12. Par l’ordonnance susvisée du 5 septembre 2023, le président de la 7ème chambre du tribunal administratif de Strasbourg a refusé de transmettre au Conseil d’Etat la question de la conformité aux droits et libertés garantis par la Constitution des dispositions du 1er alinéa de l’article L. 422-5-1 du code de l’urbanisme et de l’article 140 I. de la loi n° 2008-776 du 4 août 2008 de modernisation de l’économie. Alors que le présent jugement ne se fonde pas sur les dispositions de l’article 140 I. de la loi n° 2008-776 du 4 août 2008, il ressort des termes de l’ordonnance du 5 septembre 2023 que le refus de transmission de la question prioritaire de constitutionnalité relative aux dispositions de l’article L. 422-5-1 du code de l’urbanisme n’est pas exclusivement motivé par le fait que la condition prévue par le 1° de l’article 23-2 précité n’aurait pas été remplie. Il ne peut dès lors être fait application des dispositions du deuxième alinéa de l’article R. 771-10 du code de justice administrative. Par suite, les conclusions à fin de transmission d’une question prioritaire de constitutionnalité relative à l’alinéa premier de l’article L. 422-5-1 du code de l’urbanisme et de l’article 140 I. de la loi n° 2008-776 du 4 août 2008 de modernisation de l’économie doivent être rejetées.

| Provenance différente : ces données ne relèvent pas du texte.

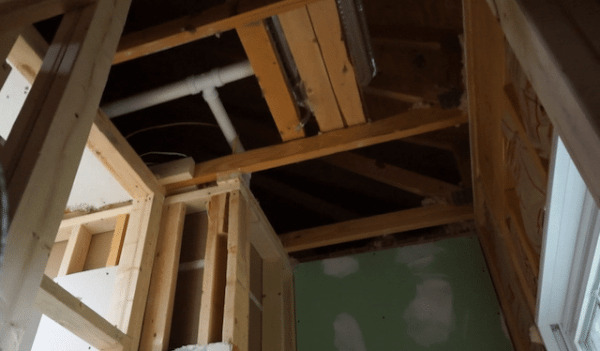 You are a GUI agent. You are given a task and a screenshot of the screen. Output one action in this format:
    pyautogui.click(x=<x>, y=<y>)
    Task: Click on the light through window
    The image size is (600, 351).
    Given the screenshot: What is the action you would take?
    pyautogui.click(x=592, y=330) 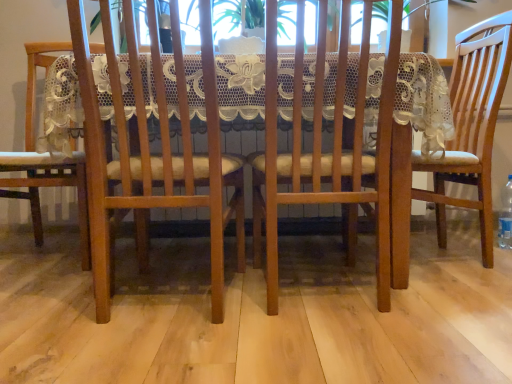 You are a GUI agent. You are given a task and a screenshot of the screen. Output one action in this format:
    pyautogui.click(x=<x>, y=<y>)
    Task: Click on the vacant space in front of wooden chair at center, which is the 3th chair in right-to-left order
    Image resolution: width=512 pixels, height=384 pixels.
    Given the screenshot: What is the action you would take?
    pyautogui.click(x=170, y=349) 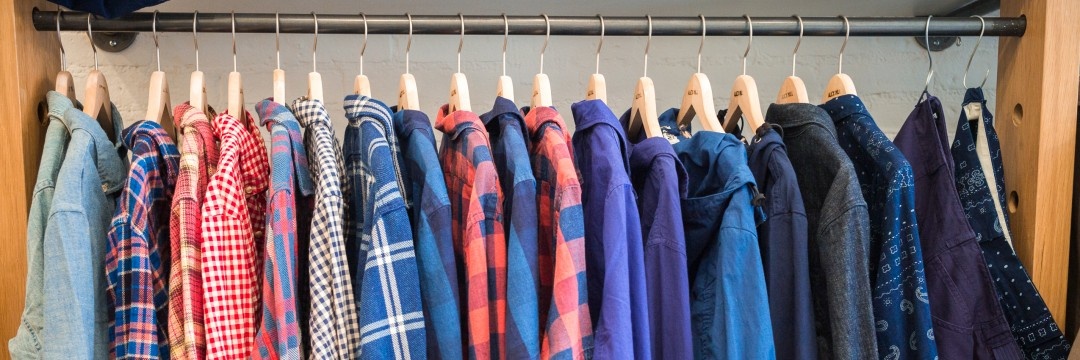 Identify the location of wire on cloth hanger. This screenshot has height=360, width=1080. (846, 37). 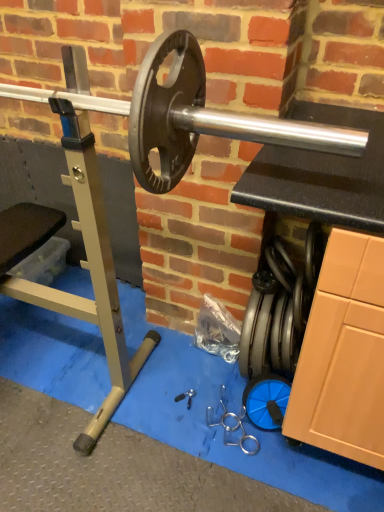 The image size is (384, 512). What do you see at coordinates (182, 114) in the screenshot?
I see `silver metallic barbell at center` at bounding box center [182, 114].

Where is `silver metallic barbell at center`? silver metallic barbell at center is located at coordinates (182, 114).

What is the approximate width of silver metallic barbell at center?

The width of silver metallic barbell at center is 16.61 inches.

I want to click on metallic silver tool at center, so click(185, 397).

Describe the element at coordinates (185, 397) in the screenshot. The height and width of the screenshot is (512, 384). I see `metallic silver tool at center` at that location.

I want to click on silver metallic barbell at center, so click(x=182, y=114).

Considering the positions of objects silver metallic barbell at center and metallic silver tool at center in the image provided, who is more to the right, silver metallic barbell at center or metallic silver tool at center?

From the viewer's perspective, metallic silver tool at center appears more on the right side.

Does silver metallic barbell at center come in front of metallic silver tool at center?

Yes, silver metallic barbell at center is closer to the camera.

Is point (169, 163) in front of point (189, 403)?

Yes.

From the image's perspective, is silver metallic barbell at center located above metallic silver tool at center?

Yes, from the image's perspective, silver metallic barbell at center is above metallic silver tool at center.

From a real-world perspective, which object stands above the other?

In real-world perspective, silver metallic barbell at center is above.

Which object is wider, silver metallic barbell at center or metallic silver tool at center?

silver metallic barbell at center.

Looking at this image, considering the relative sizes of silver metallic barbell at center and metallic silver tool at center in the image provided, is silver metallic barbell at center taller than metallic silver tool at center?

Correct, silver metallic barbell at center is much taller as metallic silver tool at center.

Considering the relative sizes of silver metallic barbell at center and metallic silver tool at center in the image provided, is silver metallic barbell at center bigger than metallic silver tool at center?

Yes.

Would you say silver metallic barbell at center is inside or outside metallic silver tool at center?

silver metallic barbell at center is spatially situated outside metallic silver tool at center.

Is silver metallic barbell at center far away from metallic silver tool at center?

That's right, there is a large distance between silver metallic barbell at center and metallic silver tool at center.

Could you tell me if silver metallic barbell at center is facing metallic silver tool at center?

No, silver metallic barbell at center is not aimed at metallic silver tool at center.

How many degrees apart are the facing directions of silver metallic barbell at center and metallic silver tool at center?

The facing directions of silver metallic barbell at center and metallic silver tool at center are 3.62 degrees apart.

Measure the distance between silver metallic barbell at center and metallic silver tool at center.

1.01 meters.

I want to click on tool lying below the silver metallic barbell at center (from the image's perspective), so click(185, 397).

Visually, is metallic silver tool at center positioned to the left or to the right of silver metallic barbell at center?

Based on their positions, metallic silver tool at center is located to the right of silver metallic barbell at center.

Does metallic silver tool at center lie behind silver metallic barbell at center?

Yes, it is.

Does point (183, 398) come closer to viewer compared to point (235, 132)?

No, it is behind (235, 132).

From the image's perspective, is metallic silver tool at center located beneath silver metallic barbell at center?

Yes.

From a real-world perspective, between metallic silver tool at center and silver metallic barbell at center, who is vertically lower?

In real-world perspective, metallic silver tool at center is lower.

Which of these two, metallic silver tool at center or silver metallic barbell at center, is thinner?

metallic silver tool at center is thinner.

Considering the relative sizes of metallic silver tool at center and silver metallic barbell at center in the image provided, is metallic silver tool at center shorter than silver metallic barbell at center?

Yes.

Between metallic silver tool at center and silver metallic barbell at center, which one has larger size?

Bigger between the two is silver metallic barbell at center.

Is metallic silver tool at center situated inside silver metallic barbell at center or outside?

metallic silver tool at center cannot be found inside silver metallic barbell at center.

Is metallic silver tool at center far from silver metallic barbell at center?

Yes, metallic silver tool at center and silver metallic barbell at center are quite far apart.

Is metallic silver tool at center oriented away from silver metallic barbell at center?

No, metallic silver tool at center's orientation is not away from silver metallic barbell at center.

Find the location of a particular element. Image resolution: width=384 pixels, height=512 pixels. barbell in front of the metallic silver tool at center is located at coordinates (182, 114).

Identify the location of tool behind the silver metallic barbell at center. This screenshot has width=384, height=512. (185, 397).

Find the location of `tool beneath the silver metallic barbell at center (from a real-world perspective)`. tool beneath the silver metallic barbell at center (from a real-world perspective) is located at coordinates (185, 397). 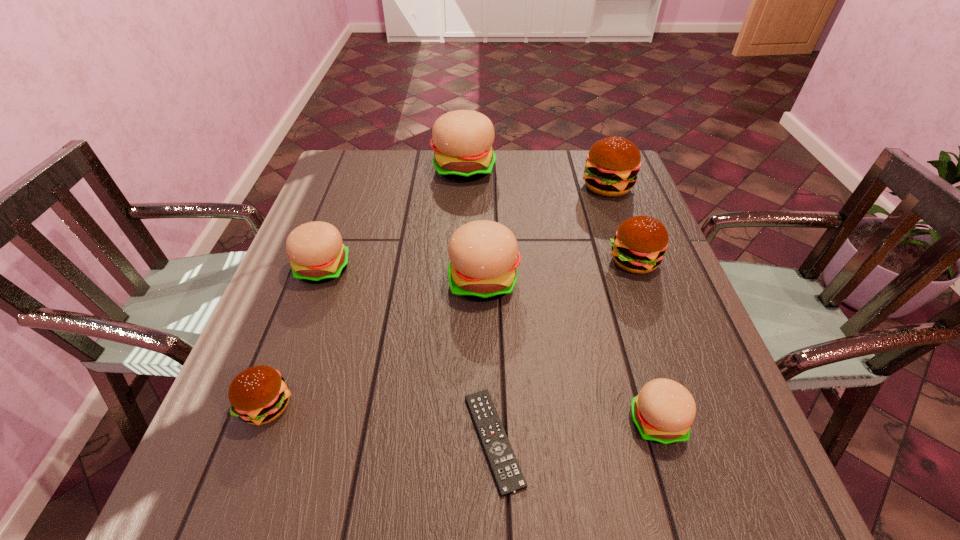 In the image, there is a desktop. Where is `free space at the far edge`? This screenshot has height=540, width=960. free space at the far edge is located at coordinates (407, 168).

Image resolution: width=960 pixels, height=540 pixels. In the image, there is a desktop. In order to click on blank space at the near edge in this screenshot , I will do `click(347, 520)`.

What are the coordinates of `free space at the left edge` in the screenshot? It's located at (335, 220).

In order to click on free location at the right edge in this screenshot , I will do `click(684, 301)`.

The height and width of the screenshot is (540, 960). I want to click on free space at the far left corner of the desktop, so click(x=369, y=157).

Where is `free spot between the second smallest brown hamburger and the nearest brown hamburger`? free spot between the second smallest brown hamburger and the nearest brown hamburger is located at coordinates (450, 333).

In order to click on vacant space that is in between the second farthest brown hamburger and the smallest brown hamburger in this screenshot , I will do `click(450, 333)`.

You are a GUI agent. You are given a task and a screenshot of the screen. Output one action in this format:
    pyautogui.click(x=<x>, y=<y>)
    Task: Click on the vacant point located between the second farthest brown hamburger and the nearest brown hamburger
    
    Given the screenshot: What is the action you would take?
    pyautogui.click(x=450, y=333)

Locate an element on the screen. vacant area that lies between the third smallest beige hamburger and the shortest object is located at coordinates (489, 361).

Identify the location of vacant region between the remote control and the second nearest brown hamburger. (564, 350). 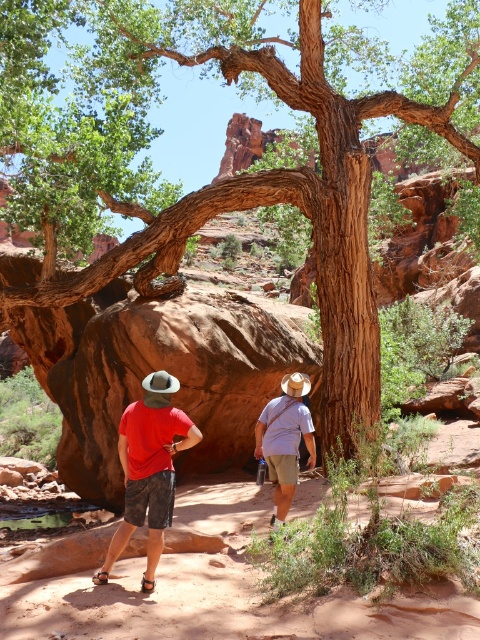 You are a photographer trying to capture both the matte red shirt at center and the light blue cotton shirt at center in the same frame. Which shirt should you focus on first to ensure both are in the shot?

The matte red shirt at center is positioned over the light blue cotton shirt at center, so you should focus on the matte red shirt at center first to ensure both are in the shot.

You are a hiker trying to locate your lost camouflage shorts in the desert. You remember that the last place you saw them was near a large, gnarled tree. According to the image, where exactly are the camouflage shorts at center located relative to the tree?

The camouflage shorts at center are located at point (148, 468) relative to the tree. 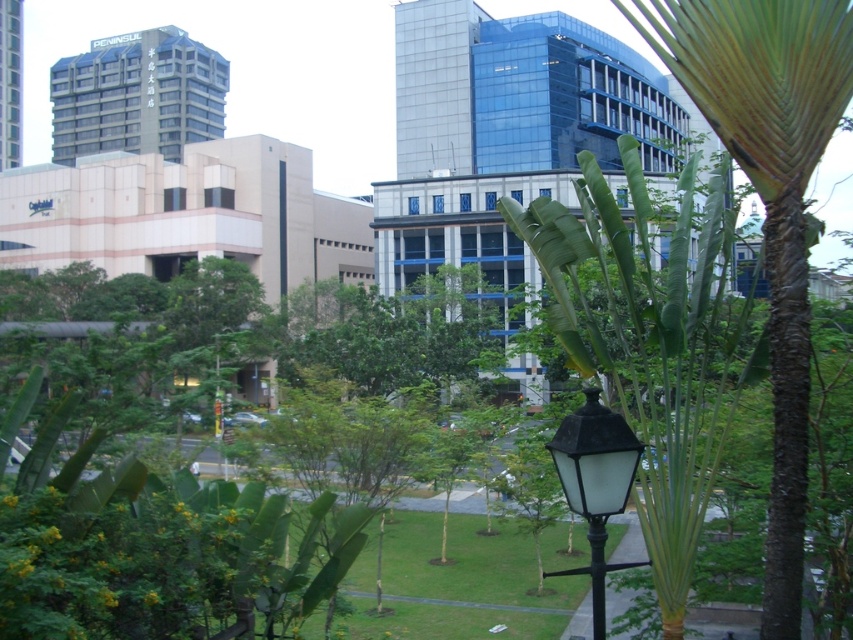 Between green leafy palm at center and black glass street light at center, which one has less height?

black glass street light at center is shorter.

Who is higher up, green leafy palm at center or black glass street light at center?

green leafy palm at center is above.

Does point (763, 93) come farther from viewer compared to point (558, 458)?

No, it is in front of (558, 458).

In order to click on green leafy palm at center in this screenshot , I will do `click(769, 200)`.

Does green leafy palm tree at center have a smaller size compared to green leafy palm at center?

No, green leafy palm tree at center is not smaller than green leafy palm at center.

Who is more forward, [563,285] or [822,106]?

Point [822,106] is more forward.

Locate an element on the screen. The image size is (853, 640). green leafy palm tree at center is located at coordinates [x=653, y=339].

Does green leafy palm tree at center have a larger size compared to black glass street light at center?

Indeed, green leafy palm tree at center has a larger size compared to black glass street light at center.

Is green leafy palm tree at center to the right of black glass street light at center from the viewer's perspective?

Yes, green leafy palm tree at center is to the right of black glass street light at center.

Measure the distance between green leafy palm tree at center and camera.

green leafy palm tree at center is 18.74 feet from camera.

The width and height of the screenshot is (853, 640). I want to click on green leafy palm tree at center, so click(x=653, y=339). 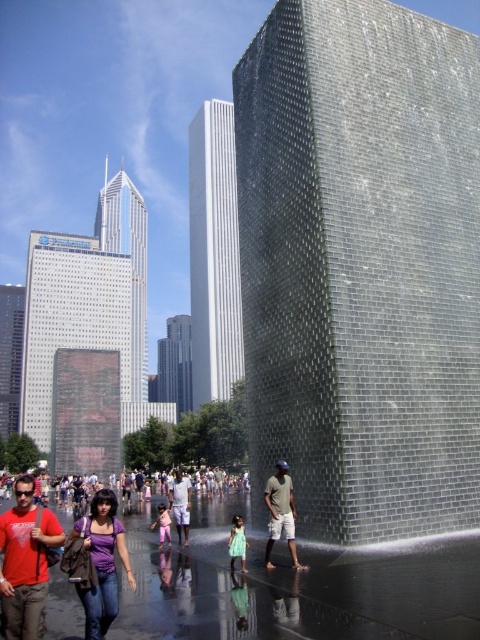 Which is more to the left, matte green t-shirt at center or light purple shirt at center?

Positioned to the left is light purple shirt at center.

Which is more to the right, matte green t-shirt at center or light purple shirt at center?

matte green t-shirt at center is more to the right.

Find the location of a particular element. matte green t-shirt at center is located at coordinates (280, 513).

Identify the location of purple matte shirt at center. This screenshot has width=480, height=640. (101, 563).

Does point (101, 502) lie in front of point (241, 570)?

Yes, point (101, 502) is in front of point (241, 570).

This screenshot has width=480, height=640. I want to click on purple matte shirt at center, so click(x=101, y=563).

Does teal fabric dress at center have a larger size compared to pink fabric dress at center?

Incorrect, teal fabric dress at center is not larger than pink fabric dress at center.

Can you confirm if teal fabric dress at center is positioned above pink fabric dress at center?

Indeed, teal fabric dress at center is positioned over pink fabric dress at center.

What do you see at coordinates (237, 541) in the screenshot? This screenshot has height=640, width=480. I see `teal fabric dress at center` at bounding box center [237, 541].

The image size is (480, 640). I want to click on teal fabric dress at center, so click(237, 541). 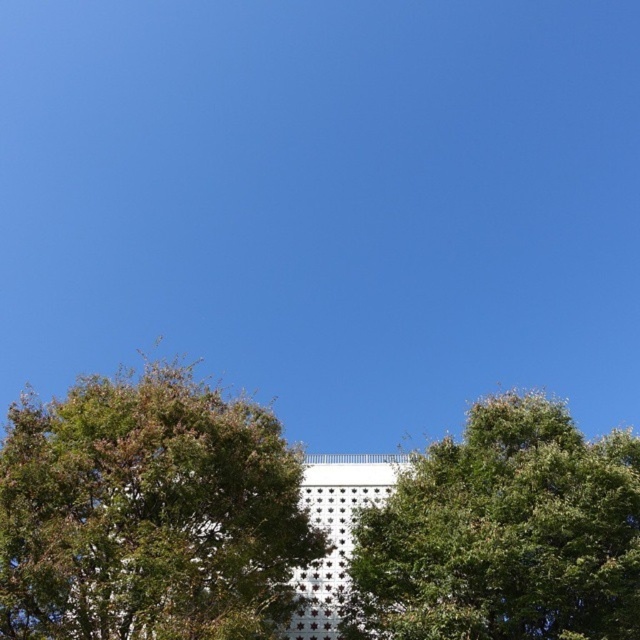 Question: Which point appears farthest from the camera in this image?

Choices:
 (A) (282, 515)
 (B) (550, 516)

Answer: (A)

Question: Does green leafy tree at center have a greater width compared to green leafy tree at upper center?

Choices:
 (A) no
 (B) yes

Answer: (B)

Question: Is green leafy tree at center wider than green leafy tree at upper center?

Choices:
 (A) no
 (B) yes

Answer: (B)

Question: Is green leafy tree at center bigger than green leafy tree at upper center?

Choices:
 (A) no
 (B) yes

Answer: (B) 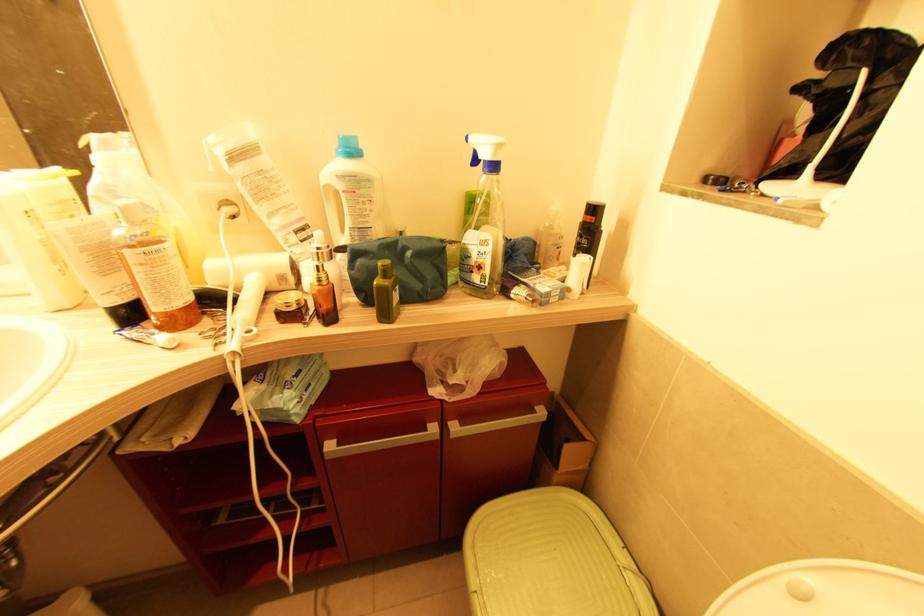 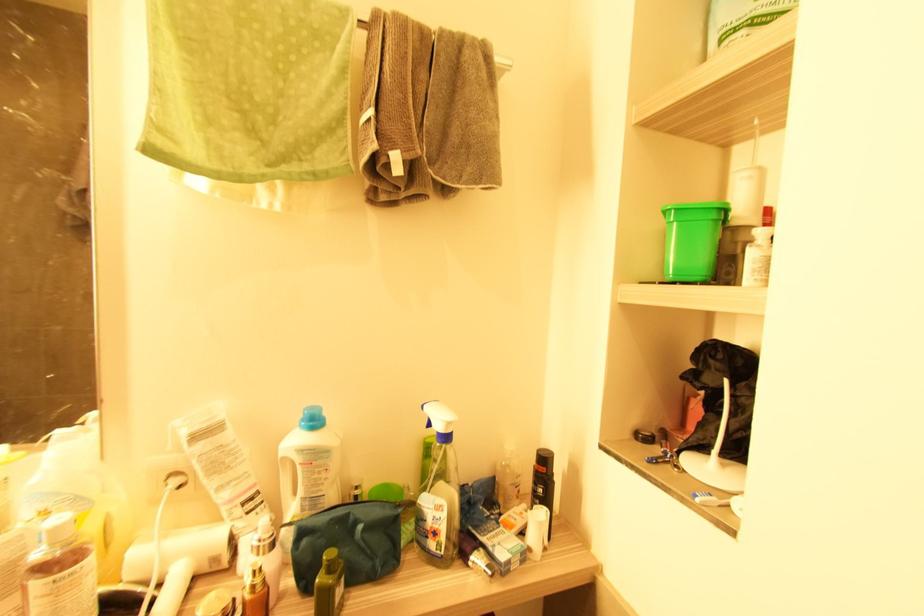 In the second image, find the point that corresponds to point (359, 192) in the first image.

(315, 464) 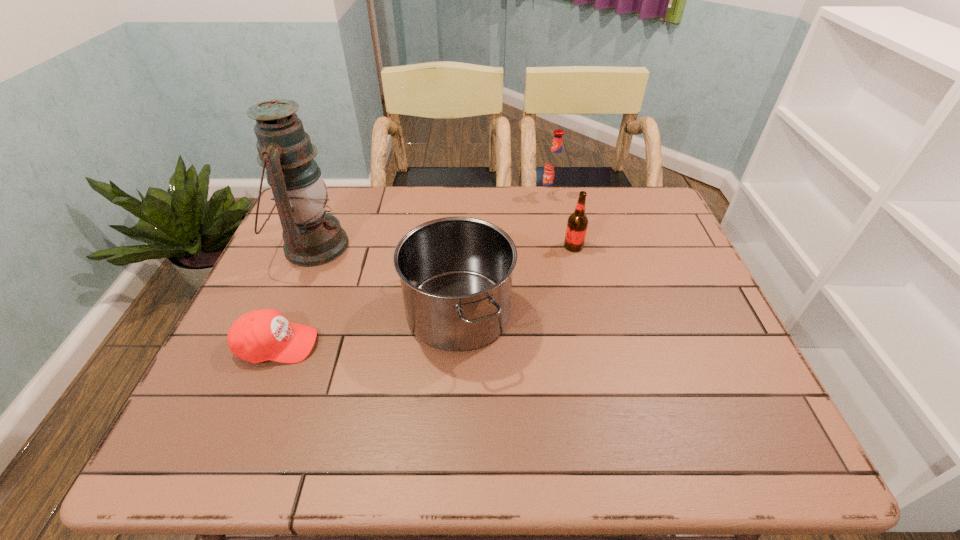 Identify the location of vacant space that satisfies the following two spatial constraints: 1. on the back side of the taller root beer; 2. on the right side of the tallest object. The width and height of the screenshot is (960, 540). (334, 197).

This screenshot has height=540, width=960. What are the coordinates of `vacant point that satisfies the following two spatial constraints: 1. on the front side of the farthest object; 2. on the front panel of the shortest object` in the screenshot? It's located at (581, 345).

The height and width of the screenshot is (540, 960). Identify the location of blank area in the image that satisfies the following two spatial constraints: 1. on the back side of the farther root beer; 2. on the right side of the oil lamp. (334, 197). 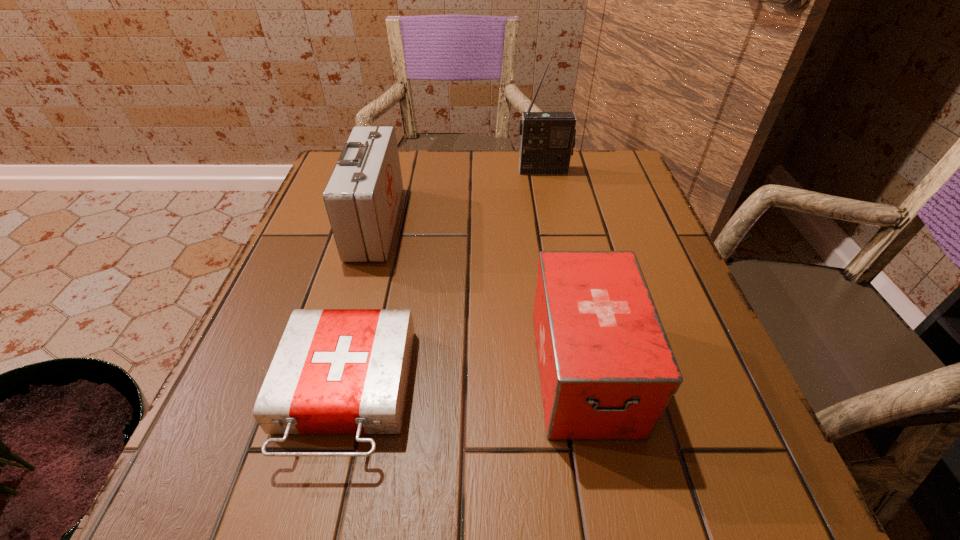 I want to click on free space between the farthest object and the shortest first-aid kit, so click(x=444, y=281).

This screenshot has height=540, width=960. Find the location of `vacant area that lies between the shortest object and the second shortest object`. vacant area that lies between the shortest object and the second shortest object is located at coordinates (465, 381).

This screenshot has width=960, height=540. I want to click on vacant space that's between the radio receiver and the shortest object, so point(444,281).

The image size is (960, 540). In order to click on object that is the second closest one to the radio receiver in this screenshot , I will do (607, 371).

Locate an element on the screen. the closest object relative to the second shortest first-aid kit is located at coordinates (336, 371).

The height and width of the screenshot is (540, 960). Identify the location of the first-aid kit that is the third closest to the tallest object. (336, 371).

I want to click on the first-aid kit that is the closest to the farthest first-aid kit, so click(336, 371).

The image size is (960, 540). What are the coordinates of `free spot that satisfies the following two spatial constraints: 1. on the display of the farthest object; 2. on the front-facing side of the second farthest object` in the screenshot? It's located at (554, 223).

What are the coordinates of `free location that satisfies the following two spatial constraints: 1. on the display of the tallest object; 2. on the front-facing side of the third nearest object` in the screenshot? It's located at click(x=554, y=223).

Sur les frais liés au litige :
13. Dans les circonstances de l’espèce, il y a lieu, sur le fondement des dispositions de l’article L. 761-1 du code de justice administrative, de mettre à la charge de la commune de Strasbourg la somme de 1 000 euros à verser à Me Ehrhart en sa qualité de mandataire liquidateur amiable du fonds de dotation Ditib Strasbourg.
D E C I D E :
Article 1 : Il n’y a pas lieu de transmettre au Conseil d’Etat la question prioritaire de constitutionnalité soulevée par le fonds de dotation Ditib Strasbourg.
Article 2 : L’arrêté du 12 avril 2023 est annulé.
Article 3 : La commune de Strasbourg versera à Me Ehrhart, agissant en sa qualité de mandataire liquidateur amiable du fonds de dotation Ditib Strasbourg, une somme de 1 000 euros en application des dispositions de l’article L. 761-1 du code de justice administrative.
Article 4 : Le présent jugement sera notifié à Me Ehrhart, mandataire liquidateur du fonds de dotation Ditib Strasbourg et à la commune de Strasbourg. Copie en sera adressée au préfet du Bas-Rhin.
Délibéré après l’audience du 16 janvier 2025, à laquelle siégeaient :
Mme Dulmet, présidente,
Mme Perabo-Bonnet, première conseillère,
Mme Eymaron, première conseillère.
Rendu public par mise à disposition au greffe le 6 février 2025.
La rapporteure,
A.-L. EYMARON
La présidente,
A. DULMET
Le greffier,
J. FERNBACH
La République mande et ordonne au préfet du Bas-Rhin en ce qui le concerne ou à tous commissaires de justice à ce requis en ce qui concerne les voies de droit commun contre les parties privées, de pourvoir à l’exécution de la présente décision.